Vücuttaki kolajen sürekli kendisini yenilemeye çalışsa dahi belli bir süre sonra kolajen kaybı, kolajen üretiminin önüne geçeceğinden dolayı vücutta yaşlılık belirtileri dediğimiz sarkıklar ortaya çıkar. Kadınlarda ortalama 20 yaşından sonra her yıl vücutlarındaki kolajenin %1 ‘ini kaybetmektedir. Menopoz döneminde ise %5 ‘lik bir kayıp meydana gelir. 30 yaşından sonra ise her yıl bu oran %2 ‘ye çıkar.
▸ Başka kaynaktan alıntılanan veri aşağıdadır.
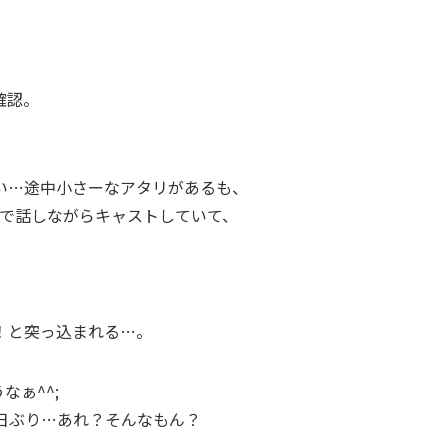
確認。
い…途中小さーなアタリがあるも、
人で話しながらキャストしていて、
！と突っ込まれる…。
ぁ^^;
日ぶり…あれ？そんなもん？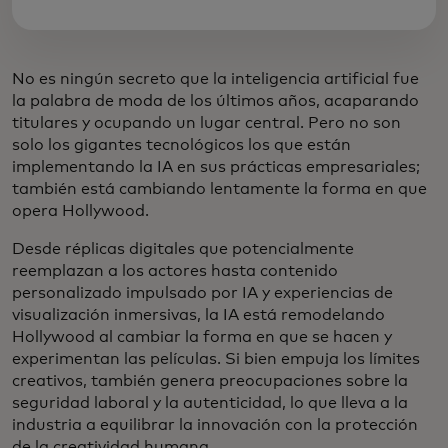
No es ningún secreto que la inteligencia artificial fue
la palabra de moda de los últimos años, acaparando
titulares y ocupando un lugar central. Pero no son
solo los gigantes tecnológicos los que están
implementando la IA en sus prácticas empresariales;
también está cambiando lentamente la forma en que
opera Hollywood.
Desde réplicas digitales que potencialmente
reemplazan a los actores hasta contenido
personalizado impulsado por IA y experiencias de
visualización inmersivas, la IA está remodelando
Hollywood al cambiar la forma en que se hacen y
experimentan las películas. Si bien empuja los límites
creativos, también genera preocupaciones sobre la
seguridad laboral y la autenticidad, lo que lleva a la
industria a equilibrar la innovación con la protección
de la creatividad humana.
Derinizin orta alanında bulunan dermiş tabakası kolajen ve elastin liflerinin bulunduğu alandır. Kolajen yıkımıyla birlikte deri altında hyaluronik asit miktarı düşüşe geçer. Bununla birlikte ciltte kuruma gözlenmeye başlar.
Sadece yaşa bağlı olarak değil bir çok farklı etkenden dolayı kolajen yıkımı hızlanabilir bu sebeple düzenli olarak kolajen takviyesi alınmasında fayda vardır.
Kolajen yapımını azaltan faktörler
Kolajen üretimini yavaşlatan tek faktör yaş değildir. Ayrıca;
- Serbest radikallerin neden olduğu oksidatif stres hasarı.
- İşlenmiş şeker tüketimi nedeniyle yüksek kan şekeri.
- Sigara ve alkol tüketimi.
- Düzenli olarak alınması gereken C vitamini eksikliği.
- Cilt bariyerini çevresel faktörlere karşı yeterince korumamak (soğuk, kimyasallar vs.).
- Yoğun kozmetik kullanımı.
- Uyku bozuklukları.
- Zihinsel ve fiziksel stres nedeniyle artan kortizol vücudumuzun kolajen depolarını hızla tüketebilir.